In previous episodes of the continuing saga of Virtual Man, sponsored by the Cheshire Cat, we learned that Dan’s HTC Advantage got sick (see Repair of my HTC Advantage Part 1), that he sent the poor thing off to the HTC hospital (see Repair of my HTC Advantage Part 2) and even though the shipping company said the device had arrived at the shop no one knew where it was (see Repair of my HTC Advantage Part 3). In this episode, we learn that the sick handheld made it to the repair center, HTC finally acknowledged that it arrived and repairs are underway.
After calling HTC's service and support hotline every day, the polite agents finally found my handheld in their system. It had been logged in on Monday. Calls on Tuesday, Wednesday and Thursday showed no change in status. My call to them today turned up the fact that the unit has been repaired. I've been told that if the repaired unit survives their testing process, it will be shipped back to me sometime towards the end of next week. The agent, by the way, wouldn't commit to a date when the unit would once again be back in my hands.
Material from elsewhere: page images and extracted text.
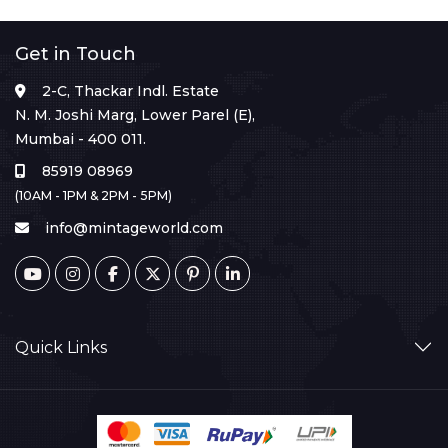
Get in Touch
2-C, Thackar Indl. Estate
N. M. Joshi Marg, Lower Parel (E),
Mumbai - 400 011.
85919 08969
(10AM - 1PM & 2PM - 5PM)
info@mintageworld.com
Quick Links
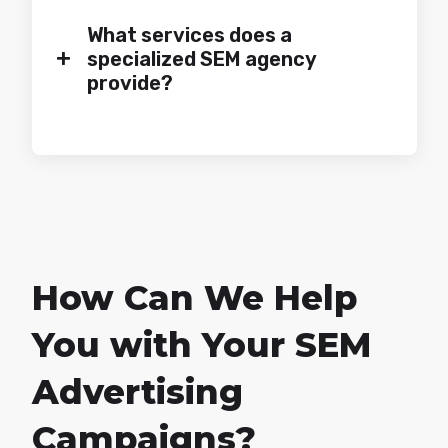
What services does a
+
specialized SEM agency
provide?
How Can We Help
You with Your SEM
Advertising
Campaigns?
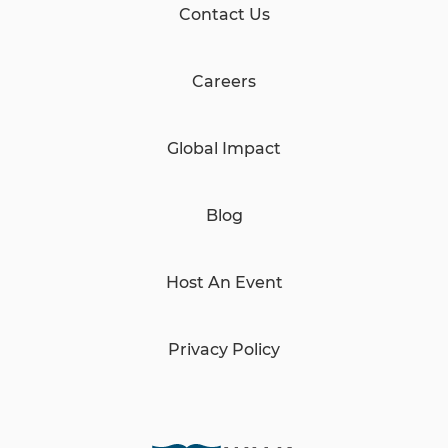
Contact Us
Careers
Global Impact
Blog
Host An Event
Privacy Policy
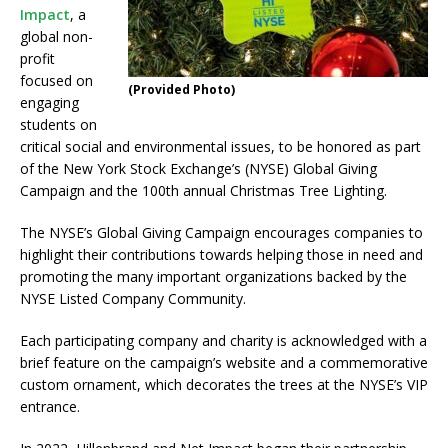
Impact
, a
global non-
profit
focused on
(Provided Photo)
engaging
students on
critical social and environmental issues, to be honored as part
of the New York Stock Exchange’s (NYSE) Global Giving
Campaign and the 100th annual Christmas Tree Lighting.
The NYSE’s Global Giving Campaign encourages companies to
highlight their contributions towards helping those in need and
promoting the many important organizations backed by the
NYSE Listed Company Community.
Each participating company and charity is acknowledged with a
brief feature on the campaign’s website and a commemorative
custom ornament, which decorates the trees at the NYSE’s VIP
entrance.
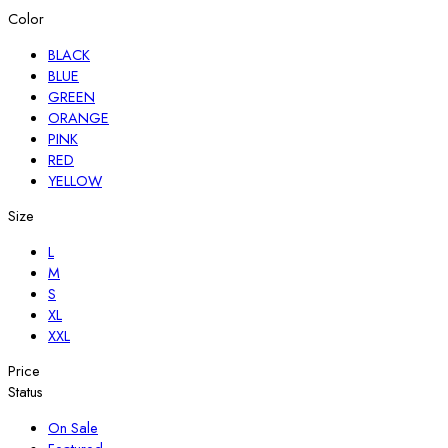
Color
BLACK
BLUE
GREEN
ORANGE
PINK
RED
YELLOW
Size
L
M
S
XL
XXL
Price
Status
On Sale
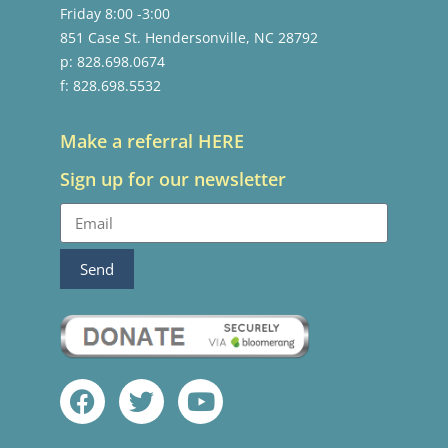
Friday 8:00 -3:00
851 Case St. Hendersonville, NC 28792
p: 828.698.0674
f: 828.698.5532
Make a referral HERE
Sign up for our newsletter
Send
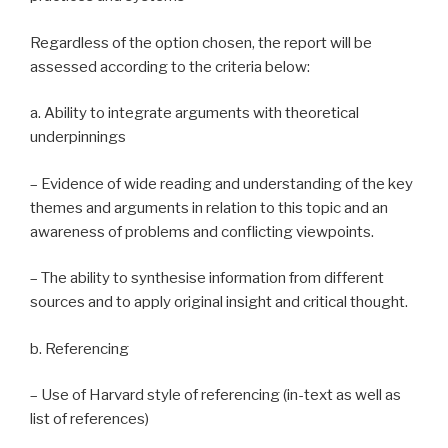
Regardless of the option chosen, the report will be
assessed according to the criteria below:
a. Ability to integrate arguments with theoretical
underpinnings
– Evidence of wide reading and understanding of the key
themes and arguments in relation to this topic and an
awareness of problems and conflicting viewpoints.
– The ability to synthesise information from different
sources and to apply original insight and critical thought.
b. Referencing
– Use of Harvard style of referencing (in-text as well as
list of references)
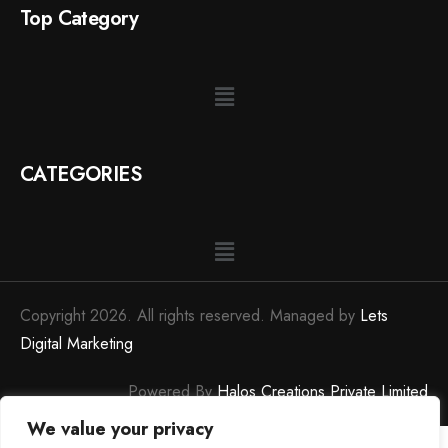
Top Category
CATEGORIES
Copyright 2026. All rights reserved. Managed by
Lets
Digital Marketing
Powered By
Halos Creations Private Limited
We value your privacy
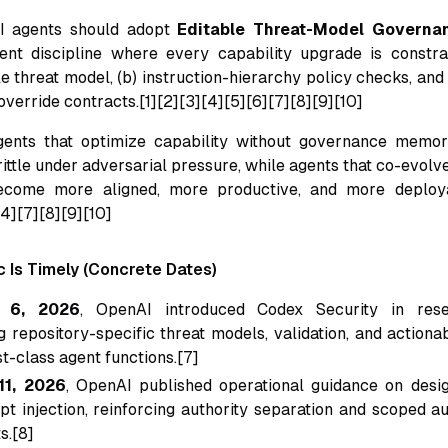
I agents should adopt
Editable Threat-Model Governa
ent discipline where every capability upgrade is constra
ble threat model, (b) instruction-hierarchy policy checks, and
verride contracts.[1][2][3][4][5][6][7][8][9][10]
gents that optimize capability without governance mem
rittle under adversarial pressure, while agents that co-evolv
ecome more aligned, more productive, and more deploy
[4][7][8][9][10]
c Is Timely (Concrete Dates)
 6, 2026
, OpenAI introduced Codex Security in rese
 repository-specific threat models, validation, and actiona
st-class agent functions.[7]
11, 2026
, OpenAI published operational guidance on desi
pt injection, reinforcing authority separation and scoped a
s.[8]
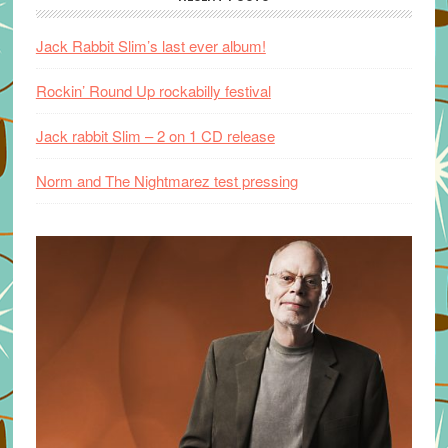
Jack Rabbit Slim’s last ever album!
Rockin’ Round Up rockabilly festival
Jack rabbit Slim – 2 on 1 CD release
Norm and The Nightmarez test pressing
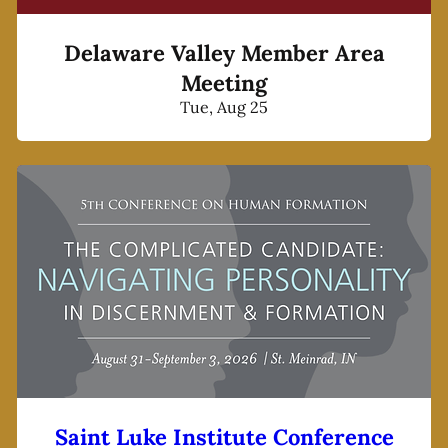
Delaware Valley Member Area
Meeting
Tue, Aug 25
Saint Luke Institute Conference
I'm constantly surprised that HTC doesn't have a better process for high-end devices such as the Advantage. When one considers the target market mobile business executives, this long delay combined with no program to provide a replacement is simply unacceptable. I've been without the device for nearly two weeks. While I dimly see a light at the end of the tunnel (they turned it down to conserve energy and lower fuel costs), it's not really clear when it'll be back in my hands. What is clear is that I won't have it for my next business trip and possibly the one afterwards.
I'd strongly recommend considering what processes and programs HTC offers in the area of service and support before purchasing one of their high-end devices through anyone other than a wireless company.